Please copy every line of the records below that holds the word "pixel".

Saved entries
=-=-=
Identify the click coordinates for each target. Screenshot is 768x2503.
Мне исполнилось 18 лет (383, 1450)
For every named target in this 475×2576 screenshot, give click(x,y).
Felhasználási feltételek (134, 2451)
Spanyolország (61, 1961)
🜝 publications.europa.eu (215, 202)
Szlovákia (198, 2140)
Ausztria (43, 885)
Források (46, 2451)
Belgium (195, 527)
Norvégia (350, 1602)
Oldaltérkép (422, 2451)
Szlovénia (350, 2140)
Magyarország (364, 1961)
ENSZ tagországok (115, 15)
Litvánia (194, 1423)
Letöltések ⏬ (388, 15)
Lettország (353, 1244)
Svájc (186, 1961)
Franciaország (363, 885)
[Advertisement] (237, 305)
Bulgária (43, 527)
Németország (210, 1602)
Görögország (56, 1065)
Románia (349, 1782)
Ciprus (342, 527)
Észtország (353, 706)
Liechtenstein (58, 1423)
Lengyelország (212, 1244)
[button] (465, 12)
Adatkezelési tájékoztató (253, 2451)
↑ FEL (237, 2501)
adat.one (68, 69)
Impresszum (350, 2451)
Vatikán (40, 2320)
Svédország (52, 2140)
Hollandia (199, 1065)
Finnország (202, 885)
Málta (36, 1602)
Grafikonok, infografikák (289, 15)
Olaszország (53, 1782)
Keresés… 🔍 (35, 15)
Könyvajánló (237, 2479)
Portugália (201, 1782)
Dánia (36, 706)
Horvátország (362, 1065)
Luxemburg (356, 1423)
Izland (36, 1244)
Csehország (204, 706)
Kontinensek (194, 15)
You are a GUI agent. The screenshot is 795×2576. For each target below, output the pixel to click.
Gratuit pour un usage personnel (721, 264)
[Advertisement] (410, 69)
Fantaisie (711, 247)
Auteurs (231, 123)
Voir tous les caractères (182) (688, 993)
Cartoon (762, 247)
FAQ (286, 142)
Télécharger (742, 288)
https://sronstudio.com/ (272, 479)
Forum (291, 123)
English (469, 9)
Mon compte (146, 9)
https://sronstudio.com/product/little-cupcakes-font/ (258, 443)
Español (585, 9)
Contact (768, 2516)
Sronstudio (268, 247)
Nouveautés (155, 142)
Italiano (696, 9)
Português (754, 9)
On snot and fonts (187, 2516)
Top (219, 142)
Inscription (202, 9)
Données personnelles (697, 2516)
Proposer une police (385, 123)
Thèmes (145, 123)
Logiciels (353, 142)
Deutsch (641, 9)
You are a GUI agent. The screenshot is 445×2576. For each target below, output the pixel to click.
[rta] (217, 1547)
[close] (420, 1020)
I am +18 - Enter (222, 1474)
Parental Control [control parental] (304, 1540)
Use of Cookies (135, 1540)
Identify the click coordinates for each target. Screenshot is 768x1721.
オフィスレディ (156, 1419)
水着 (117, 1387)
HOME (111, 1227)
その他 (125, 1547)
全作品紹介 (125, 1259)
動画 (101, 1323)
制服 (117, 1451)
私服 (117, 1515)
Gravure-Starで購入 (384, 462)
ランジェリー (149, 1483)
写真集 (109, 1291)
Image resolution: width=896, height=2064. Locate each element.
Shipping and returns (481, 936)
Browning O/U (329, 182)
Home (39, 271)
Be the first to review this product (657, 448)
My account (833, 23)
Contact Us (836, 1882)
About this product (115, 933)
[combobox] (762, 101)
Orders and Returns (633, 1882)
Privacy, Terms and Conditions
=-=-=
**TASK OUTPUT:**
You are a GUI agent. The screenshot is 795×2576. For each target below, output the pixel to click.
You are a GUI agent. The screenshot is 445×2576. For each target below, output the pixel to click.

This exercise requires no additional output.